If you’ve found NaNo restrictive or unhelpful–or even easy–consider what you’re trying to use it for, and consider if it’s serving your interests. It’s great for specific uses–namely, again, actually writing–but context matters. If you already know how to reliably get words written, NaNo metrics alone probably aren’t what you need. Don’t set yourself up to fail by forcing yourself to use a system designed to solve problems that aren’t your primary concern.

It’s not failure if you can’t reach a system’s goals when the system isn’t designed to work for you. As with any writing advice: take what helps you and discard the rest. And know that as you evolve as a writer, your process will too.

The greatest challenge to my writing process is these two cats being unreasonably adorable in my office.


You haven’t heard from or seen much of me lately.

I’m sorry about that. It’s become a matter of self care. I need to novel like the wind before I explode, so I hope you can bear with me for the time that’s taking, because anything that could add to my crazy (and stressors are often not intuitive) is getting pushed down the priority list.

On days when the writing goes well, I am resigned and angry that I can’t get more done, can’t do it better. On days when I fight for every word, let us say that my emotional and mental state is Not Great and leave that there as an understatement of gross proportions.

However, I am finally, finally at a place where I can see the end of this book looming on the horizon. Sometime in March I declared to a friend that if I hadn’t finished this book by the end of April I was going to start indiscriminately punching things. I said it mostly in jest, and then I realized I meant every word.
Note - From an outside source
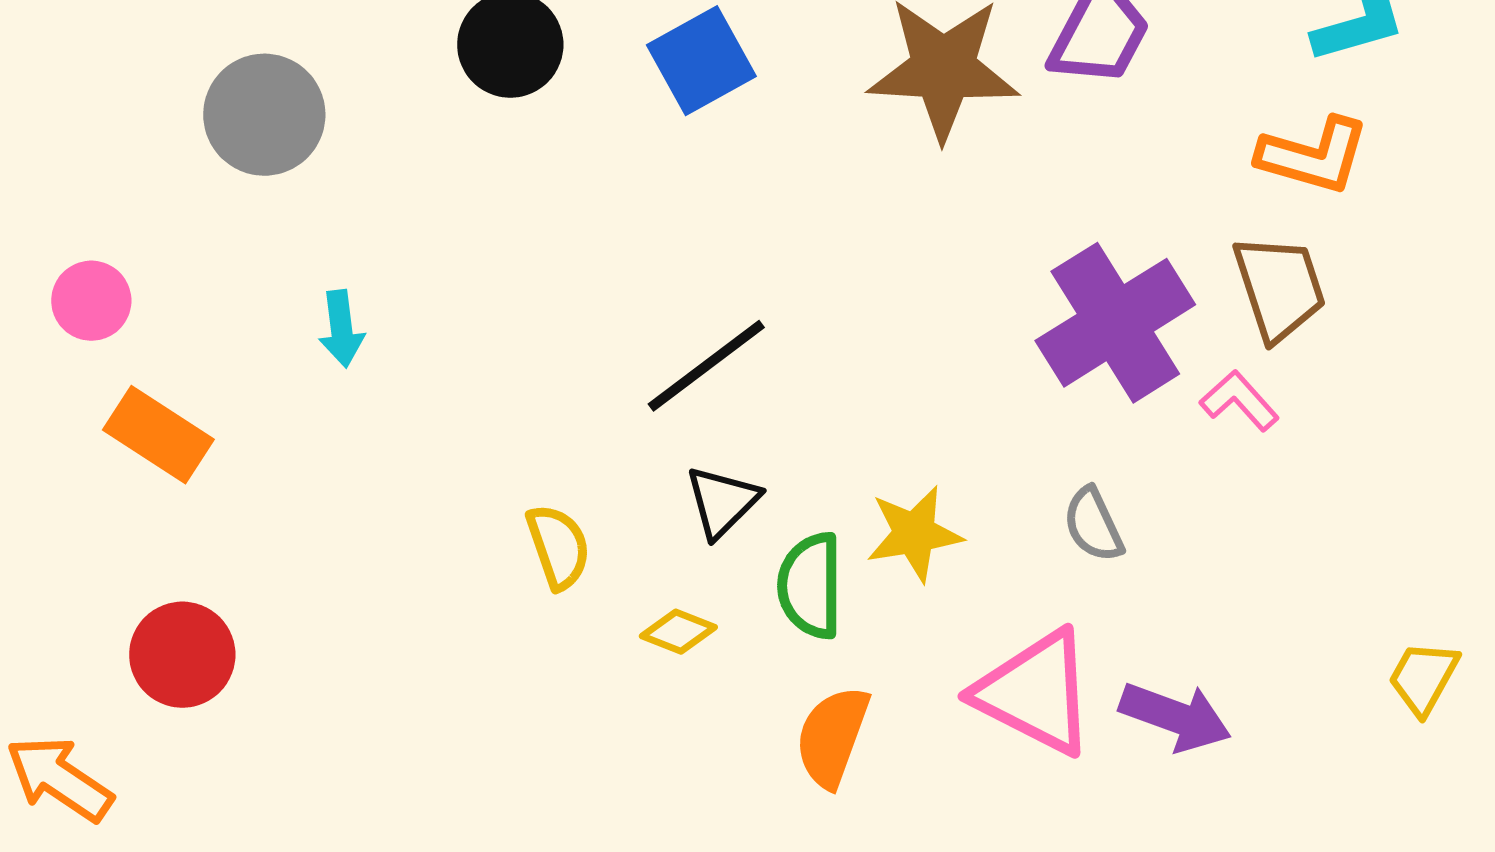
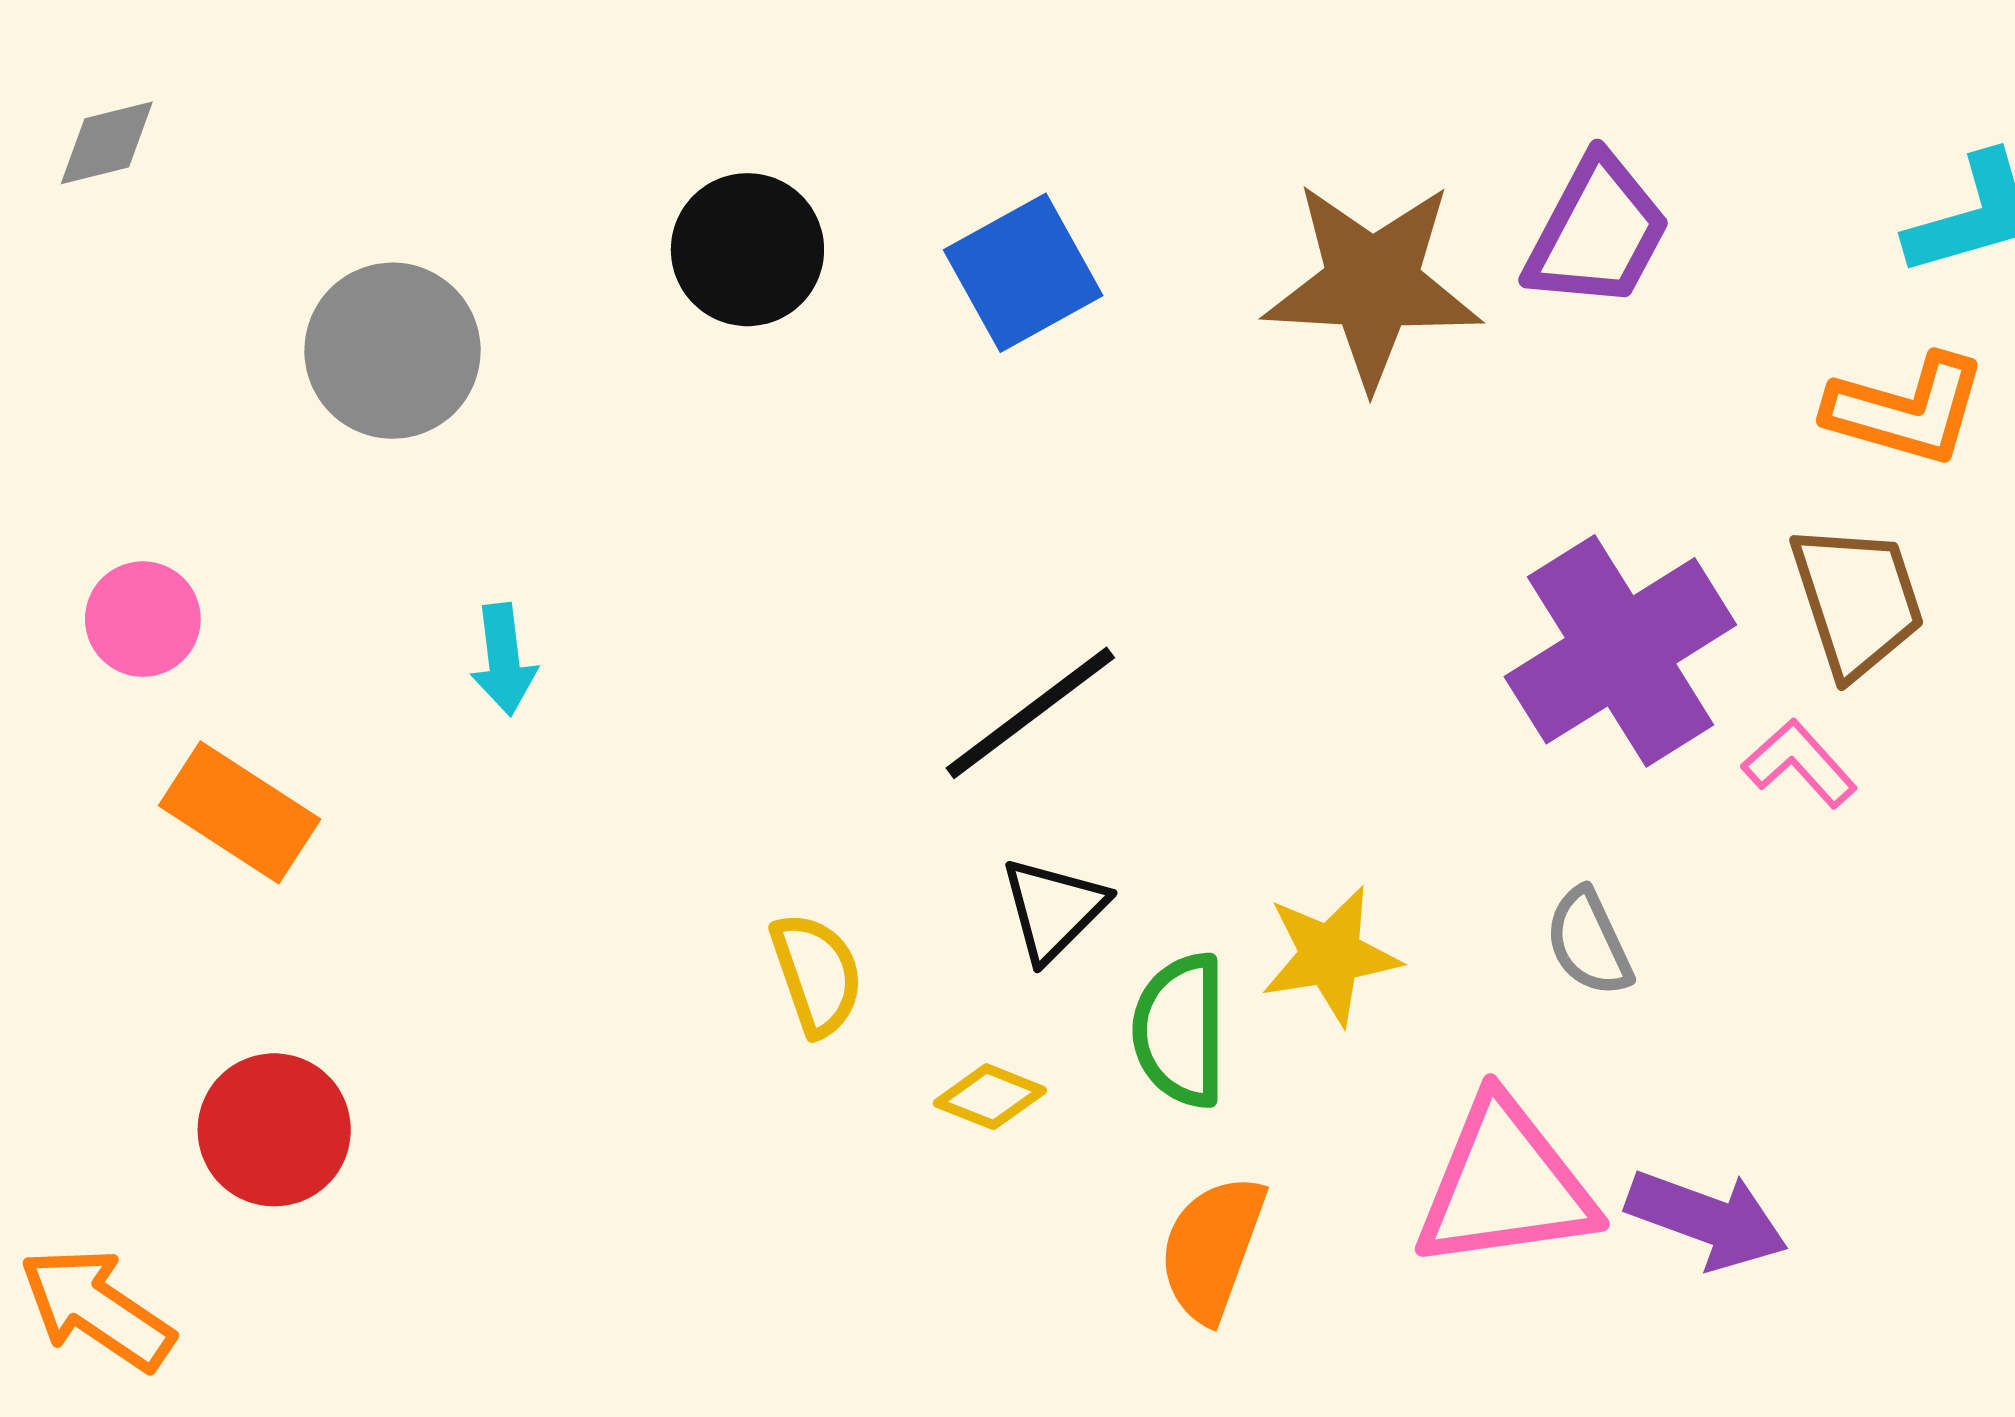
pink triangle: (1035, 693) -> (1505, 1185), turned -35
Desire to avoid indiscriminate punching aside, I am holding myself to that deadline. Some self-imposed deadlines are easy to break, but not this one. This one I believe, because if I’m not done with this book I’m going to go crazy. I’m sure, because I’m already going crazy.
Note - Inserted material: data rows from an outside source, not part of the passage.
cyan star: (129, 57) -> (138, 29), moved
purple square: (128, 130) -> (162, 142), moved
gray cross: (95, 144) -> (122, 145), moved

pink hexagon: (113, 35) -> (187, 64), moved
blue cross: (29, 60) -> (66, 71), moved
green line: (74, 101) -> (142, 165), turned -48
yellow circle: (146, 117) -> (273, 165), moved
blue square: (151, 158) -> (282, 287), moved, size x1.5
I have finished whole other books in the time I have not drafted this one. This is going to be the roughest draft I’ve ever finished, but by god IT WILL BE DRAFTED. And then I can spend May writing something else, ANYTHING ELSE, without this story looming in my subconscious, worming its way into other stories where it has no business, prodding me with an increasingly pointy and fiery spike into writing it.

This is not a book that is going to get to beta readers before I’ve done a rather more extensive pass than usual. I tend to draft sparingly and flesh out later (say, 60k becomes 80k), and even so, I’m past the 135k mark on this monster. That’s not completely out of the realm for fantasy, but if I scale up those numbers and estimate I’ll be tacking on about 60k, well. Not ideal.

I’m thinking hard about what arcs I need to get done in the intended sequel and comparing to this monster, and I’m increasingly convinced that I’ve actually written two books, not one, and on one hand that’s reassuring, because it goes some way toward explaining why I’m not done drafting the damn thing yet. On the other, it means my pacing is totally off and I’ve been weighting motifs and layering subplots incorrectly, so editing will be a mess.

I know I’ve been dropping the ball on communication, and projects and commitments have gone on hold. I’m sorry. The very fact of STILL NOT FUCKING DONE is stressing me out more than I would have believed possible; it’s certainly not been true of any other books I’ve written. But then, no other books have been as big (I don’t just mean in length of words, but in the time it’s taken me to learn how to write it, in scope, in difficulty).

Maybe I’ll post more detailed metrics later — I keep them for myself anyway, because tracking my productivity at least helps convince my brain that I’m actually being useful. But for reference, that is over 85k written since I went part-time in February (in 2 ½ months). I am pressing right the fuck along.

I have two scenes to do today before I’m allowed to sleep. Talk to you soon.